■ EXERCISE BRIEF: For this exercise, transcribe all the entries exactly as given and omit the images.

Data records
● ● ●

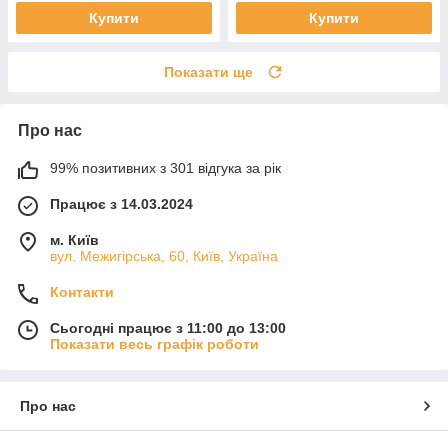
Купити
Купити
Показати ще
Про нас
99% позитивних з 301 відгука за рік
Працює з 14.03.2024
м. Київ
вул. Межигірська, 60, Київ, Україна
Контакти
Сьогодні працює з 11:00 до 13:00
Показати весь графік роботи
Про нас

● ● ●

■ SOLVED PROBLEM:
Купити
Купити
Показати ще
Про нас
99% позитивних з 301 відгука за рік
Працює з 14.03.2024
м. Київ
вул. Межигірська, 60, Київ, Україна
Контакти
Сьогодні працює з 11:00 до 13:00
Показати весь графік роботи
Про нас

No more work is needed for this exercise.